**Stored data**
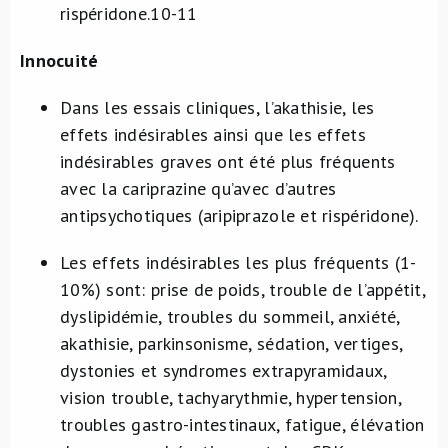
rispéridone.
10-11
Innocuité
Dans les essais cliniques, l’akathisie, les
effets indésirables ainsi que les effets
indésirables graves ont été plus fréquents
avec la cariprazine qu’avec d’autres
antipsychotiques (aripiprazole et rispéridone).
Les effets indésirables les plus fréquents (1-
10%) sont: prise de poids, trouble de l’appétit,
dyslipidémie, troubles du sommeil, anxiété,
akathisie, parkinsonisme, sédation, vertiges,
dystonies et syndromes extrapyramidaux,
vision trouble, tachyarythmie, hypertension,
troubles gastro-intestinaux, fatigue, élévation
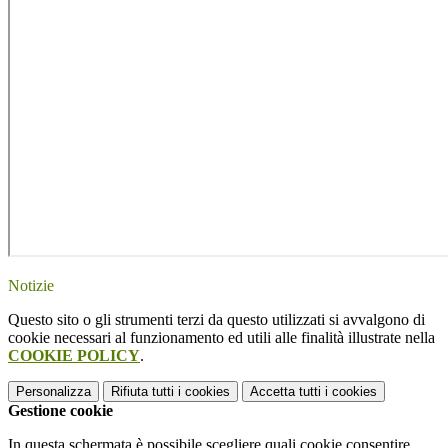
Notizie
Questo sito o gli strumenti terzi da questo utilizzati si avvalgono di
cookie necessari al funzionamento ed utili alle finalità illustrate nella
COOKIE POLICY
.
Personalizza
Rifiuta tutti
i cookies
Accetta tutti
i cookies
Gestione cookie
In questa schermata è possibile scegliere quali cookie consentire.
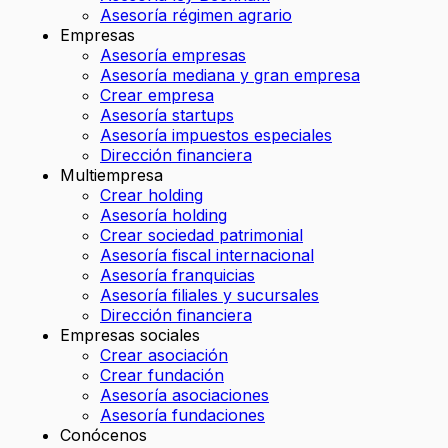
Asesoría régimen agrario
Empresas
Asesoría empresas
Asesoría mediana y gran empresa
Crear empresa
Asesoría startups
Asesoría impuestos especiales
Dirección financiera
Multiempresa
Crear holding
Asesoría holding
Crear sociedad patrimonial
Asesoría fiscal internacional
Asesoría franquicias
Asesoría filiales y sucursales
Dirección financiera
Empresas sociales
Crear asociación
Crear fundación
Asesoría asociaciones
Asesoría fundaciones
Conócenos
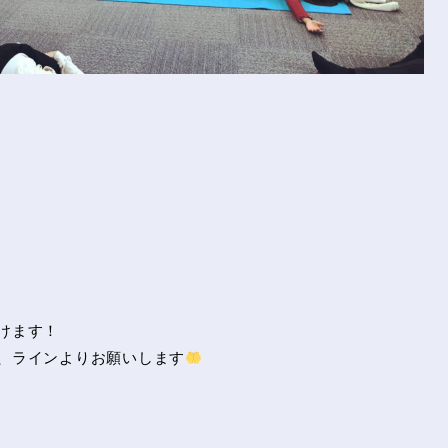
けます！
、ラインよりお願いします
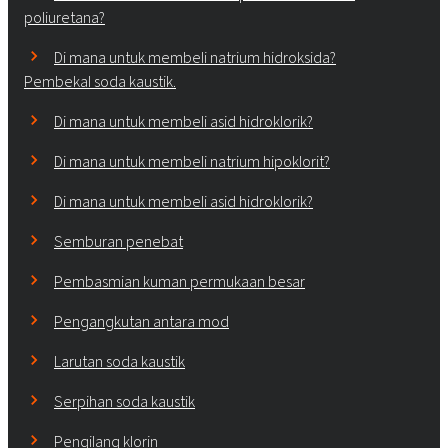
poliuretana?
Di mana untuk membeli natrium hidroksida?
Pembekal soda kaustik.
Di mana untuk membeli asid hidroklorik?
Di mana untuk membeli natrium hipoklorit?
Di mana untuk membeli asid hidroklorik?
Semburan penebat
Pembasmian kuman permukaan besar
Pengangkutan antara mod
Larutan soda kaustik
Serpihan soda kaustik
Pengilang klorin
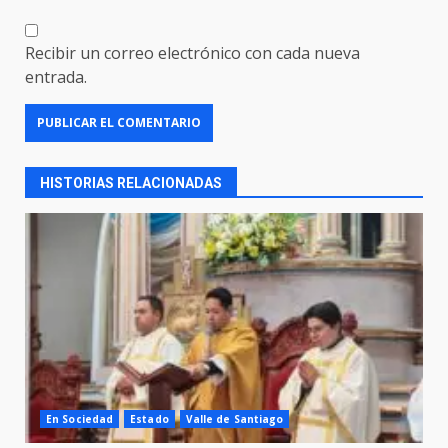
Recibir un correo electrónico con cada nueva
entrada.
HISTORIAS RELACIONADAS
En Sociedad
Estado
Valle de Santiago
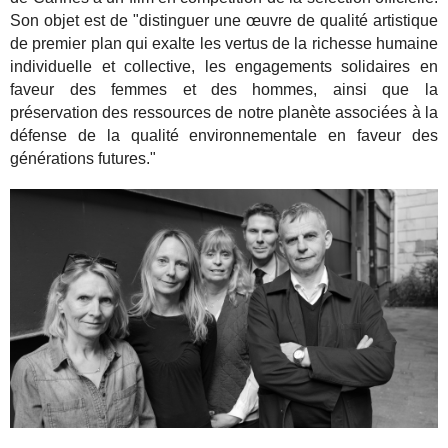
Son objet est de "distinguer une œuvre de qualité artistique
de premier plan qui exalte les vertus de la richesse humaine
individuelle et collective, les engagements solidaires en
faveur des femmes et des hommes, ainsi que la
préservation des ressources de notre planète associées à la
défense de la qualité environnementale en faveur des
générations futures."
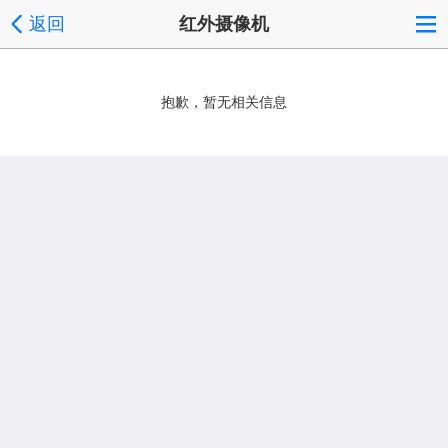
返回
红外摄像机
抱歉，暂无相关信息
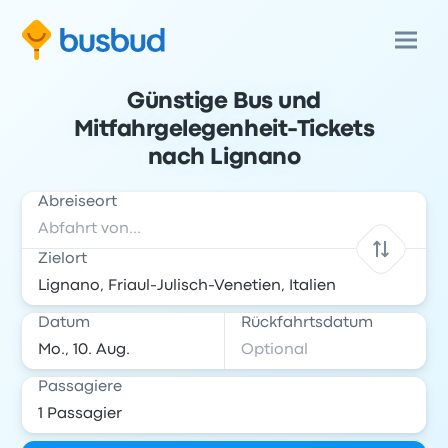
Günstige Bus und
Mitfahrgelegenheit-Tickets
nach Lignano
Abreiseort
Zielort
Datum
Rückfahrtsdatum
Passagiere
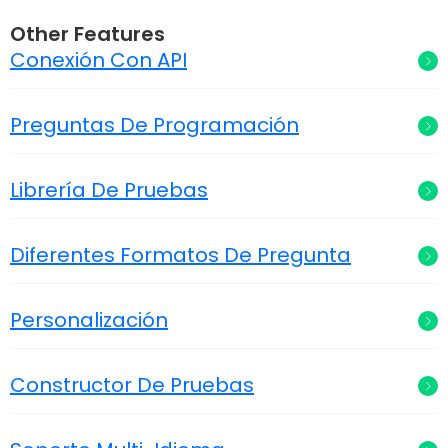
Other Features
Conexión Con API
Preguntas De Programación
Librería De Pruebas
Diferentes Formatos De Pregunta
Personalización
Constructor De Pruebas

**Work instruction**
Pull out every line of the records above that contains the word "Crear".

**Response to this task**
Crear empresa
Crear holding
Crear sociedad patrimonial
Crear asociación
Crear fundación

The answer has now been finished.